Provided data —
==*==
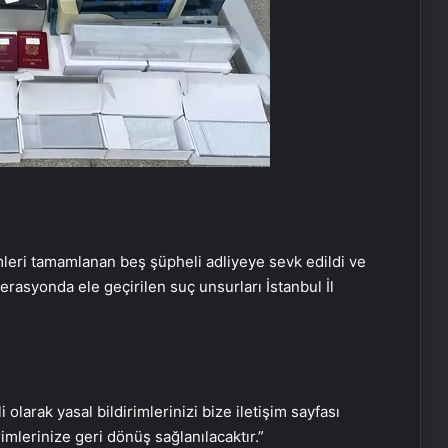
BAFTA Televizyon Ödülleri’nin
sahipleri açıklandı
Justin Timberlake İstanbul’a geliyor
Engelsiz Filmler Festivali’nin odağı 21.
yüzyıl
mleri tamamlanan beş şüpheli adliyeye sevk edildi ve
İstanbul Modern Sinema’da müzik
erasyonda ele geçirilen suç unsurları İstanbul İl
yolculuğu
İstanbul Müzik Festivali açılış konseri
Tekfen Filarmoni’den
i olarak yasal bildirimlerinizi bize iletişim sayfası
rimlerinize geri dönüş sağlanılacaktır.”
==*==
Problem description — Would you retype the listing above exactly, omitting its pictures?

Answer to the exercise —
BAFTA Televizyon Ödülleri’nin
sahipleri açıklandı
Justin Timberlake İstanbul’a geliyor
Engelsiz Filmler Festivali’nin odağı 21.
yüzyıl
mleri tamamlanan beş şüpheli adliyeye sevk edildi ve
İstanbul Modern Sinema’da müzik
erasyonda ele geçirilen suç unsurları İstanbul İl
yolculuğu
İstanbul Müzik Festivali açılış konseri
Tekfen Filarmoni’den
i olarak yasal bildirimlerinizi bize iletişim sayfası
rimlerinize geri dönüş sağlanılacaktır.”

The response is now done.